[Page images and extracted text]
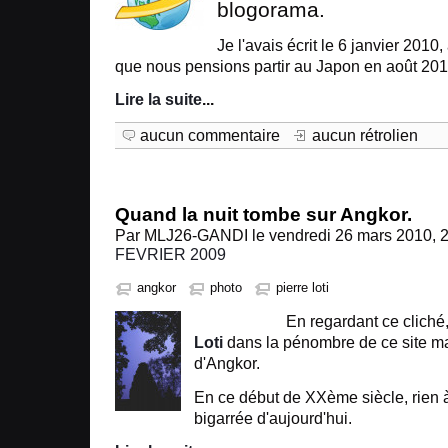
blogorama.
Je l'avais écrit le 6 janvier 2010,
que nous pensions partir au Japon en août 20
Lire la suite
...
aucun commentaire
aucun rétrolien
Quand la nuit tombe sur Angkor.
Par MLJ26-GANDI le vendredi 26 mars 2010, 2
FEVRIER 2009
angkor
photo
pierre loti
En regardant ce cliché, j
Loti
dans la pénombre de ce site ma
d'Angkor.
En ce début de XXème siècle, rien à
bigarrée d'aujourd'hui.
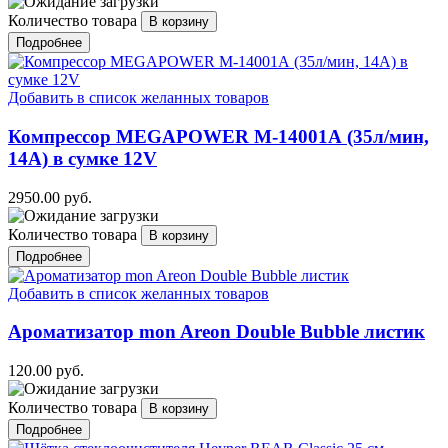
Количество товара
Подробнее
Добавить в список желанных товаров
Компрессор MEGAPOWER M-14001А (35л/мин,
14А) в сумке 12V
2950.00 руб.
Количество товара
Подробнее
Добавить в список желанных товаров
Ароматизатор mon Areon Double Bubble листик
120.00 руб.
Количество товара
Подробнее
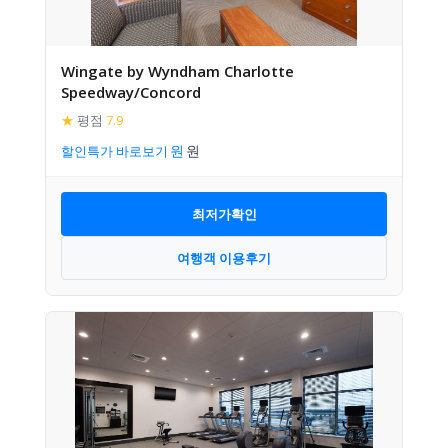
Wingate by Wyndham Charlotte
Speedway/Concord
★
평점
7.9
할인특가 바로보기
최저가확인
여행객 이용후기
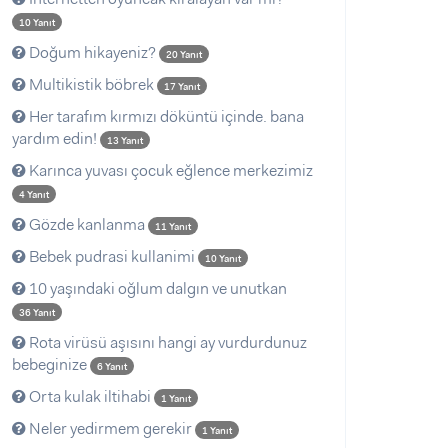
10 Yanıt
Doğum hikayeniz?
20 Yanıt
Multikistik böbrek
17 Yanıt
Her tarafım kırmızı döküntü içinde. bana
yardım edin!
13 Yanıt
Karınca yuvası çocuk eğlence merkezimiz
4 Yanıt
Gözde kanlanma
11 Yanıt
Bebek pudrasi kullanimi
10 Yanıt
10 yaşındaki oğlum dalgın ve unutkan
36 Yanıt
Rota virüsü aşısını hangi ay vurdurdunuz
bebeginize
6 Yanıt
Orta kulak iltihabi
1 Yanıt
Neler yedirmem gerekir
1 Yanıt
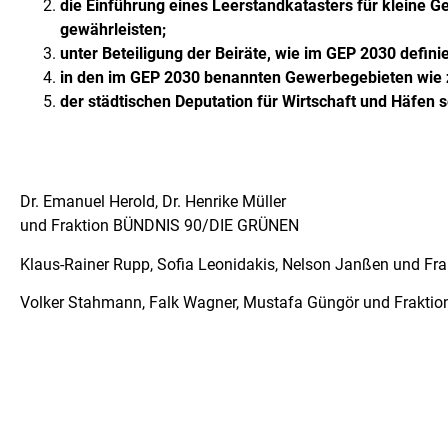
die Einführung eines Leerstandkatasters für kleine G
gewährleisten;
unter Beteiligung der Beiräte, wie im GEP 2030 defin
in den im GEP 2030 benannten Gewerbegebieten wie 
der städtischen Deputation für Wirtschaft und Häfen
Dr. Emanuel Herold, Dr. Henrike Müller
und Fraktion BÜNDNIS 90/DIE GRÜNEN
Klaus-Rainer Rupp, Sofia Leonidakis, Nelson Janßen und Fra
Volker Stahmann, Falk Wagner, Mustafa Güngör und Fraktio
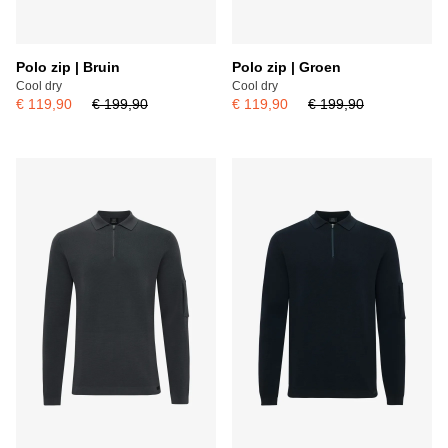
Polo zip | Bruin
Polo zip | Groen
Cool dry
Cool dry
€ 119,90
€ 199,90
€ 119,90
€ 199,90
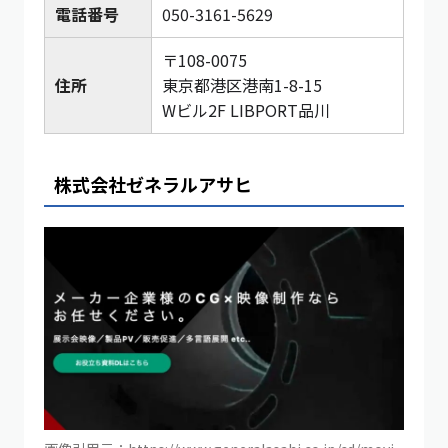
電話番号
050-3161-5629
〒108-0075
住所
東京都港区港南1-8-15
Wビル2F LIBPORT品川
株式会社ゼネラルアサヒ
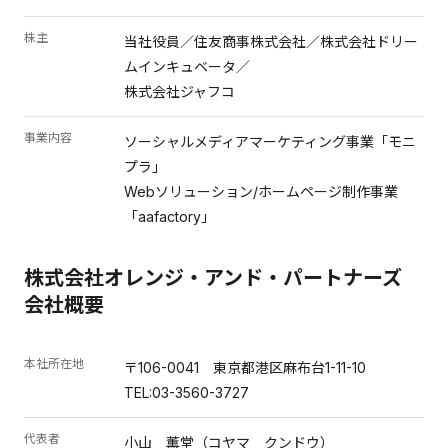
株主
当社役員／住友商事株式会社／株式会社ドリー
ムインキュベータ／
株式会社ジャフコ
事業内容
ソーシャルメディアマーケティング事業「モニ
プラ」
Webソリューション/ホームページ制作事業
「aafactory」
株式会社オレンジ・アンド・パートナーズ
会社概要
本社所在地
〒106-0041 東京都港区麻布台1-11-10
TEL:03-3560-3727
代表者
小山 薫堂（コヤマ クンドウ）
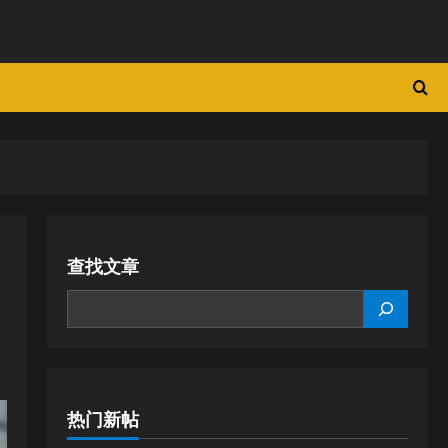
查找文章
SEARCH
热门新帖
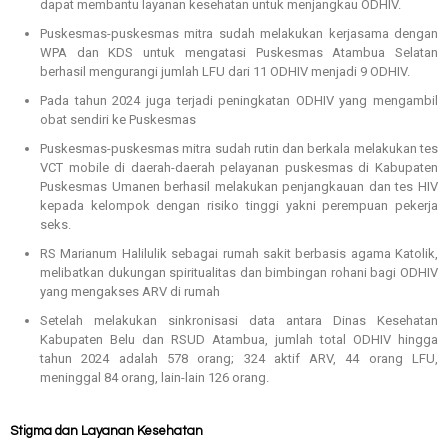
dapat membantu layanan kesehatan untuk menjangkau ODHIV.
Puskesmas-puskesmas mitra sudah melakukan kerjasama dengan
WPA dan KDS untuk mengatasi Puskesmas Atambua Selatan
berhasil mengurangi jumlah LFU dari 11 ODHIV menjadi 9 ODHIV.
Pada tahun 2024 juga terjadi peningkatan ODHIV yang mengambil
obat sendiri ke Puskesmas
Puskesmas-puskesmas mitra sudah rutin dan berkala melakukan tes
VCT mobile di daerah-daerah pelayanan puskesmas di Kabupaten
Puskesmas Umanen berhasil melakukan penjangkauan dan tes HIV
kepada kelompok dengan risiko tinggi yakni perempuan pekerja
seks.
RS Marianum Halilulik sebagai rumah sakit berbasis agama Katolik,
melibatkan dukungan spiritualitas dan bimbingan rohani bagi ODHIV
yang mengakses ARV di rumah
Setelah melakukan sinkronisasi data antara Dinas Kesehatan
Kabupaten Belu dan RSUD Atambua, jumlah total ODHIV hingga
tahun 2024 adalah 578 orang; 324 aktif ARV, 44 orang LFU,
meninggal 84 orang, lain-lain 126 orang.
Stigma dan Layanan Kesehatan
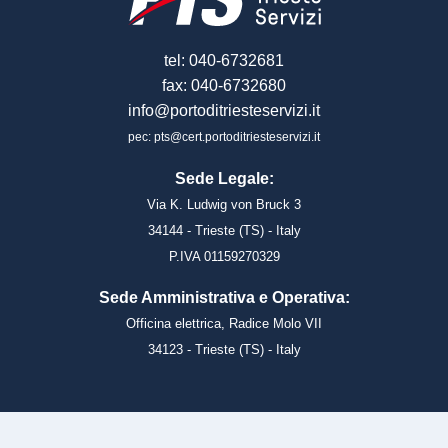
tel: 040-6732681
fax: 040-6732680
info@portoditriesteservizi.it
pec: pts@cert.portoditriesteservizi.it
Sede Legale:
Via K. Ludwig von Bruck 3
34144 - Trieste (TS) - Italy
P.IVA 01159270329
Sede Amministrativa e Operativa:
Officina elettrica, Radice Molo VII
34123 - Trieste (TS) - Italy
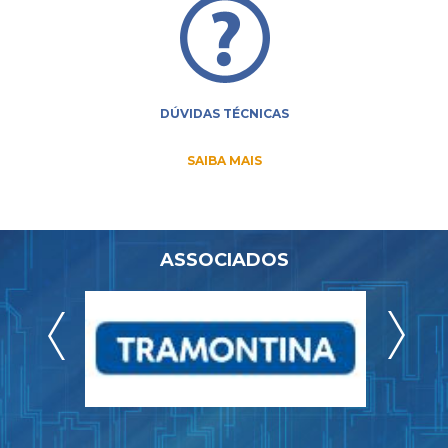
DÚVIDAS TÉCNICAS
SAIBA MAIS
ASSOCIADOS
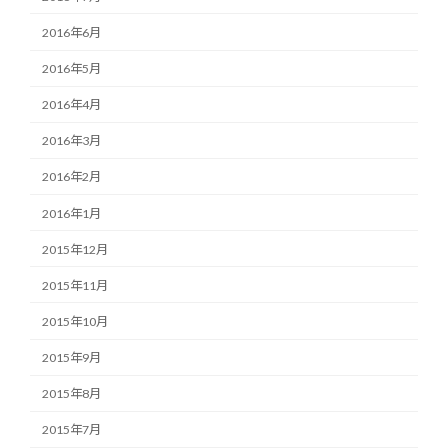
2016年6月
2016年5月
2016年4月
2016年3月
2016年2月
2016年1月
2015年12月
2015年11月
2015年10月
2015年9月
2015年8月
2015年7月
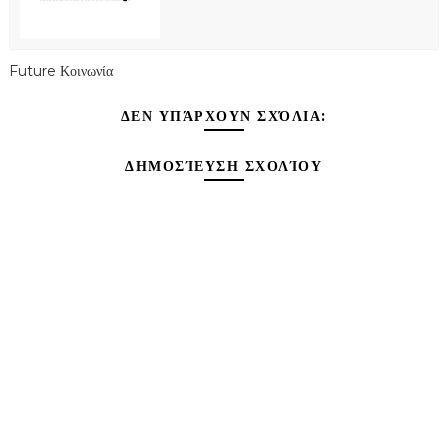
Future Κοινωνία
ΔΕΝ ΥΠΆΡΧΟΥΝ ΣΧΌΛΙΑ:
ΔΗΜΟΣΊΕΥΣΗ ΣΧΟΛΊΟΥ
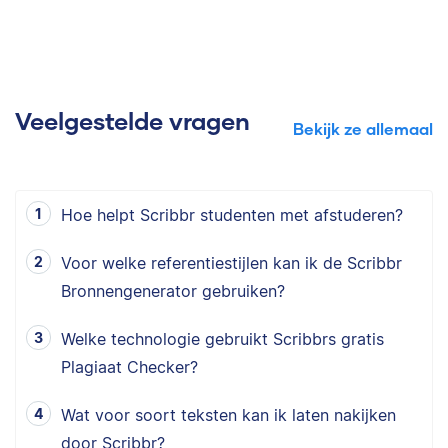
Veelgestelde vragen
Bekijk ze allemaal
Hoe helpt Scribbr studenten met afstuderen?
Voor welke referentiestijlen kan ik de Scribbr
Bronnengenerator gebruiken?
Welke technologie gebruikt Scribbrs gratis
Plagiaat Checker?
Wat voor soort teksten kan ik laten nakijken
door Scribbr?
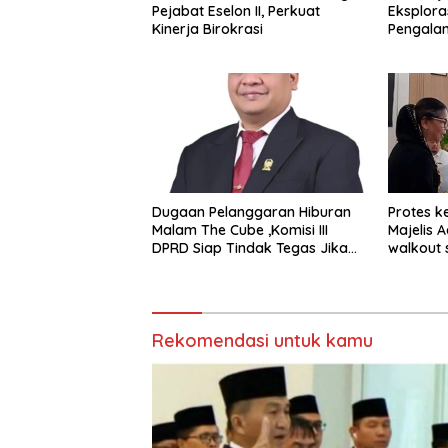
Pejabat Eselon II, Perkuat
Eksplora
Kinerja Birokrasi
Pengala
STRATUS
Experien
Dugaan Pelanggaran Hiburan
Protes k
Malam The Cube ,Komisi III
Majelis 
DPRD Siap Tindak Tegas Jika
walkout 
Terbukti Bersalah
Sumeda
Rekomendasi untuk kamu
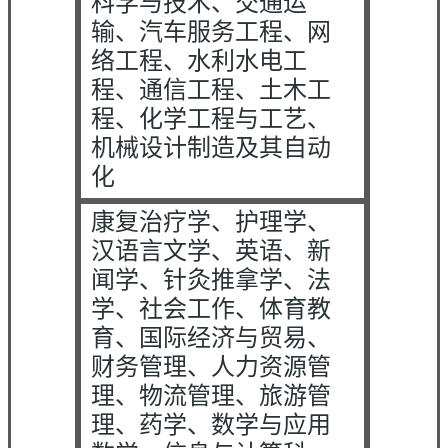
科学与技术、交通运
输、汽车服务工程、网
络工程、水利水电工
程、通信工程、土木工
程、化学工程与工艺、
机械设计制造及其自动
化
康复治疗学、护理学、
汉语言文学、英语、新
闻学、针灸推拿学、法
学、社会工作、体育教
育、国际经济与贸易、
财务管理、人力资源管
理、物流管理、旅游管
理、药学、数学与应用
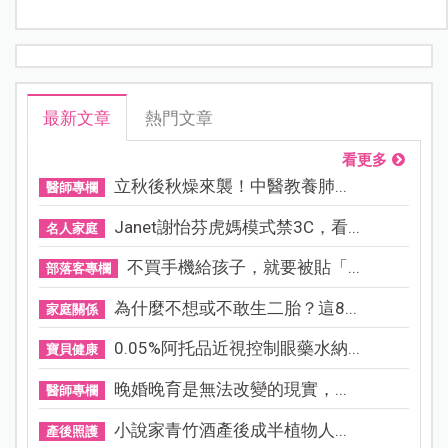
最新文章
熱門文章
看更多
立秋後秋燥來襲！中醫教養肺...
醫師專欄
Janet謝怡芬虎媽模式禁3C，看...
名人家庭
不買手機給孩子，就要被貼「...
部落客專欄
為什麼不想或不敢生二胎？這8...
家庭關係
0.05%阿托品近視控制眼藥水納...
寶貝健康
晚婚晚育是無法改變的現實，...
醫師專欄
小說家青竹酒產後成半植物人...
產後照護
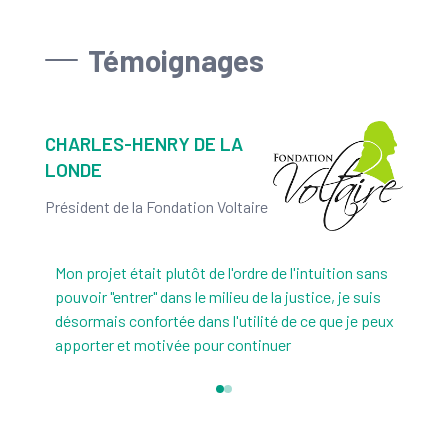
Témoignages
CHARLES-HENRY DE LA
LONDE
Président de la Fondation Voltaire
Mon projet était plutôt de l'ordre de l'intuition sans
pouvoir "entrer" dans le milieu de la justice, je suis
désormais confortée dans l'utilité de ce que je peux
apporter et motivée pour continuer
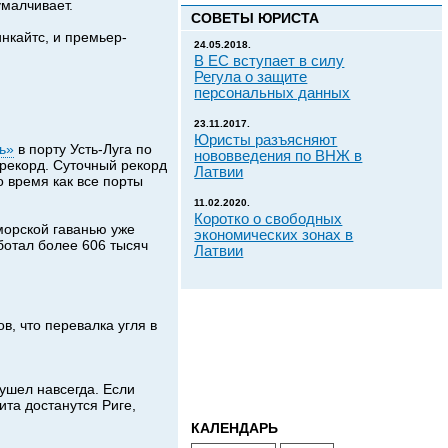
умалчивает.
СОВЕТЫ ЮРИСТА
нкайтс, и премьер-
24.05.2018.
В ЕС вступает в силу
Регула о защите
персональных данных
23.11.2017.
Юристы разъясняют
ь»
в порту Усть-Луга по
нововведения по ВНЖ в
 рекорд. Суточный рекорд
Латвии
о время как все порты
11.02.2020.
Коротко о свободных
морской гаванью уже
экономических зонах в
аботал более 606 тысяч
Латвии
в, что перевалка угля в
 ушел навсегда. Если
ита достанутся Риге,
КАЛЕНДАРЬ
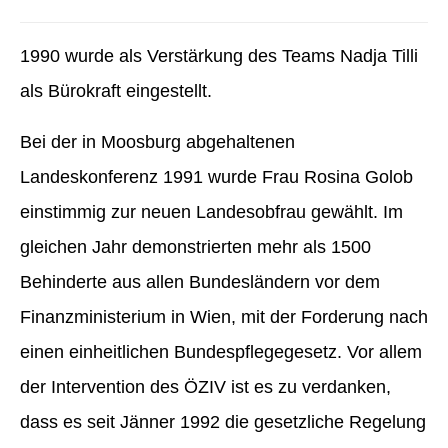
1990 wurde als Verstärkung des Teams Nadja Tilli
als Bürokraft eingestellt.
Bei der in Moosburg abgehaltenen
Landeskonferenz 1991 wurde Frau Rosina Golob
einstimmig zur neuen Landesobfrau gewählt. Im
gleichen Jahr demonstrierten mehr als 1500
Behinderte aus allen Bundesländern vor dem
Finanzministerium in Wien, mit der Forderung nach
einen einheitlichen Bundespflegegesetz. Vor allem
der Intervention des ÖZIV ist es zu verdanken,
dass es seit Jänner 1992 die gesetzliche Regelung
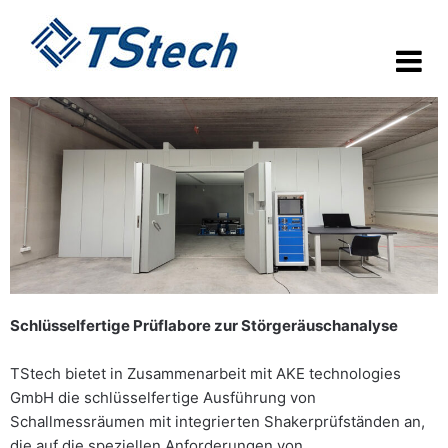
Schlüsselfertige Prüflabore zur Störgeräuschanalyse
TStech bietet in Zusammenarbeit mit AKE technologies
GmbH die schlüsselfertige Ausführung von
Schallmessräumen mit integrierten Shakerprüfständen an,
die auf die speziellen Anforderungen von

### TRY IT
The answer must be a single number: how many lines in the data contain the string "Kabupaten"?

### EXERCISE SOLUTION
2